Technocrat Media, Port-Harcourt
Minister of State for Petroleum Timipre Sylva has said the Port Harcourt refinery is to start refining 60,000 barrels of crude per stream day in the first quarter of 2023.
He made the disclosure while on the of facilities in Eleme, Rivers on Tuesday.
Mr Sylva who had in his entourage, the managing director of the Nigeria National Petroleum Company Limited, Mele Kyari, and others said, the maintenance of the refinery is in order and would resume operations in Q1 of 2023.
“This project kicked off second quarter last year, and where they are now is quite impressive. It is on schedule,” Sylva said.
“The commitment is to deliver 60,000 barrels per day from this refinery by the first quarter of next year, and, of course, we are quite happy.
He noted that the federal government is working to end all forms of illegal oil bunkering going on in the Niger Delta.
The minister said the modular refinery programme of the FG was also on course, urging people to take advantage of the programme.
The minister added that the modular refinery should be separated from the illegal oil refining taking place in the Niger Delta, which is causing a soot pandemic in the state.
He said President Muhammadu Buhari had inaugurated a modular refinery in Imo state last year.
He added that similar projects were currently ongoing in other parts of the country, including Rivers state.
“When people begin to equate modular refinery with the criminality that is going, I think they don’t go together,” the minister said.
“The criminality should be taken on. What is going on in Port Harcourt and some of these areas causing problem is a criminal activity, and we cannot legalise that criminal activity.”

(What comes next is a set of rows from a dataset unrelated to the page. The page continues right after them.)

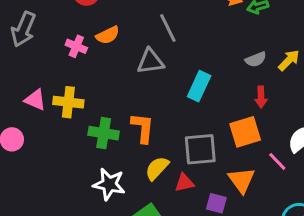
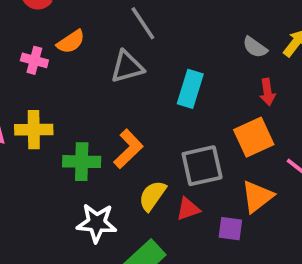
gray semicircle: (256, 59) -> (255, 47), turned 65
orange L-shape: (143, 128) -> (128, 149), turned 48
orange triangle: (242, 180) -> (257, 196), turned 36

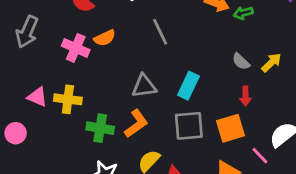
pink cross: (34, 60) -> (76, 48), size x1.4
gray triangle: (127, 67) -> (144, 86), moved
gray square: (202, 166) -> (189, 126), moved

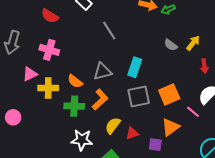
orange semicircle: (105, 38) -> (75, 81), moved, turned 70
red arrow: (245, 96) -> (204, 66), moved
pink triangle: (37, 97) -> (30, 74), moved, turned -42

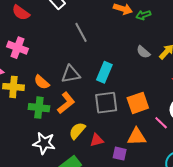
orange triangle: (170, 127) -> (137, 137), turned 30

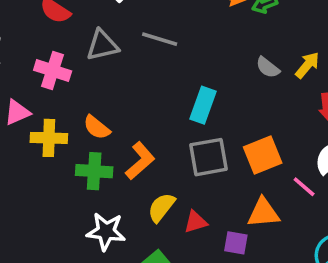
gray line: (81, 32) -> (160, 39), turned -42
gray triangle: (71, 74) -> (102, 45), moved

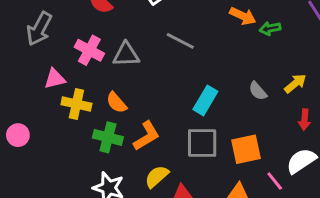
gray triangle: (102, 45) -> (126, 54), moved
gray semicircle: (268, 67) -> (258, 91), moved

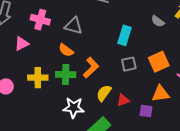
gray triangle: (126, 54) -> (74, 26), moved, turned 30
yellow cross: (76, 104) -> (38, 78), moved
gray square: (202, 143) -> (129, 64), size x0.7

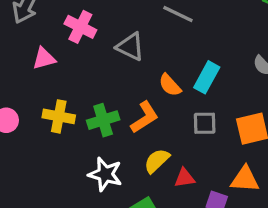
orange semicircle: (66, 50) -> (170, 85), moved
green cross: (66, 74) -> (103, 120), turned -30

“We must stop that activity by law enforcement and that has started. The programme of starting a modular refinery had always been on.”
“Any law-abiding Nigerian who wants to invest in this area can access funding and the licenses from the federal government.”
In 2021, as reported by TheCable, the NNPC) commenced the rehabilitation of the refinery following approval of the sum of $1.5 billion for the rehabilitation exercise by the federal executive council (FEC).